Are 127.0.0.1 and localhost considered as two different domains by browsers?

Question

Are 127.0.0.1 and localhost considered as two different domains by browsers and therefore enforce cross-domain (same origin policy) restrictions?

I observed it works sometime (in case of simple web pages) and does not work with Flex based web pages.

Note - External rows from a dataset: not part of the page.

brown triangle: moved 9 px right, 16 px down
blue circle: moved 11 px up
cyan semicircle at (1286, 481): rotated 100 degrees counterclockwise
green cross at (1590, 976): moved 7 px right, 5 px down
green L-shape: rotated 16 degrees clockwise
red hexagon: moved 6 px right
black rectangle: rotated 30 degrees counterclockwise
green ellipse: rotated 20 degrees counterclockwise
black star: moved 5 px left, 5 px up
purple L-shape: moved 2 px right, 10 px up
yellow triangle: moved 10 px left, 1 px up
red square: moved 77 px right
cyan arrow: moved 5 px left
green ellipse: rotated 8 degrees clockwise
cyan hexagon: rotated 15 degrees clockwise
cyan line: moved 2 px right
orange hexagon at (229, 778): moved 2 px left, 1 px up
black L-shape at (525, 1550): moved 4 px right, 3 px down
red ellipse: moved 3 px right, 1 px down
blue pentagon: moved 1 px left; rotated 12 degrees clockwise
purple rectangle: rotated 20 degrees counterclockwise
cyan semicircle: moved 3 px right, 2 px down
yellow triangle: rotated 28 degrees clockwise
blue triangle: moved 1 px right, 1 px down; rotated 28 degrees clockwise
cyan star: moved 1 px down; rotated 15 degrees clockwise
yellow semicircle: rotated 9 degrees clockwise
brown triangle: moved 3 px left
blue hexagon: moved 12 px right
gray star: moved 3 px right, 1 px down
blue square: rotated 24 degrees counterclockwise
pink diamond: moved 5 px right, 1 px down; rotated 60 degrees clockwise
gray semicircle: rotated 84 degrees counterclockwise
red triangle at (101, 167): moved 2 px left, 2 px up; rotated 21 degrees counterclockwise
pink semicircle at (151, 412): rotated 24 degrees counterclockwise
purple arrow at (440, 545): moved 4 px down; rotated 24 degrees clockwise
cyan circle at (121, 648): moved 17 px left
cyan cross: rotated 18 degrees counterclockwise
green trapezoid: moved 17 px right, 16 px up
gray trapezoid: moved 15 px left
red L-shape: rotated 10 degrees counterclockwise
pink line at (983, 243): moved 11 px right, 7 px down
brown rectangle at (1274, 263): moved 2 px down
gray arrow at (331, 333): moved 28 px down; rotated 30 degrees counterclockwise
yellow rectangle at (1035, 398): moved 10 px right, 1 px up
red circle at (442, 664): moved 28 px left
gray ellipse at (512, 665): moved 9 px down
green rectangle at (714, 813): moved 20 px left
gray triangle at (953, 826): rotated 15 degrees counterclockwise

For example: Scenario I: In a web page called page1.htm, you call a script as follows:

<script type="text/javascript" src="js/somejsscript.js"></script>

or

<script type="text/javascript" src="http://localhost/js/somejsscript.js"></script>

and you access the page as http://localhost/page1.htm

Scenario II: You call the script as follows:

<script type="text/javascript" src="http://127.0.0.1/js/somejsscript.js"></script>

and you access the page as http://localhost/page1.htm

Answer 1

Origin is defined as a scheme/host/port (port is the default value for a scheme if it doesn't exist, e.g. port 80 for http, 443 for https). Same-origin is defined as a matching scheme/host/port. "localhost" and "127.0.0.1" are different hosts in this case. See http://en.wikipedia.org/wiki/Same_origin_policy#Origin_determination_rules

Answer 2

Yes, these are different origins for web security purposes; no browsers equate them. Technically "localhost" can point anywhere, and typically (on modern systems) it points to IPv6 rather than IPv4.